PROBLEM TO SOLVE: Transcribe, without any alteration, only the lines that begin at the line containing "Emballage de" and run to the last line below.

Transcribed page contents
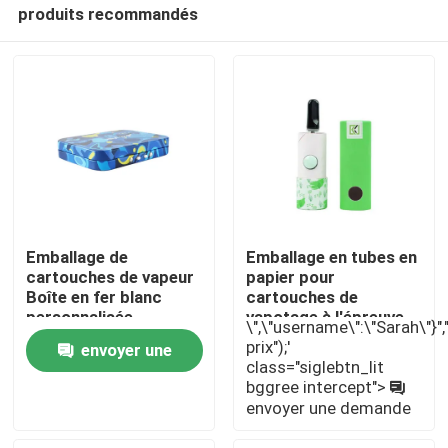
produits recommandés
Emballage de
Emballage en tubes en
cartouches de vapeur
papier pour
Boîte en fer blanc
cartouches de
Maison
personnalisée
vapotage à l'épreuve
\",\"username\":\"Sarah\"}","",
des enfants 510
prix");'
envoyer une
class="siglebtn_lit
Produits
bggree intercept">
demande
envoyer une demande
Vidéos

SOLUTION TO THIS TASK:
Emballage de
Emballage en tubes en
cartouches de vapeur
papier pour
Boîte en fer blanc
cartouches de
Maison
personnalisée
vapotage à l'épreuve
\",\"username\":\"Sarah\"}","",
des enfants 510
prix");'
envoyer une
class="siglebtn_lit
Produits
bggree intercept">
demande
envoyer une demande
Vidéos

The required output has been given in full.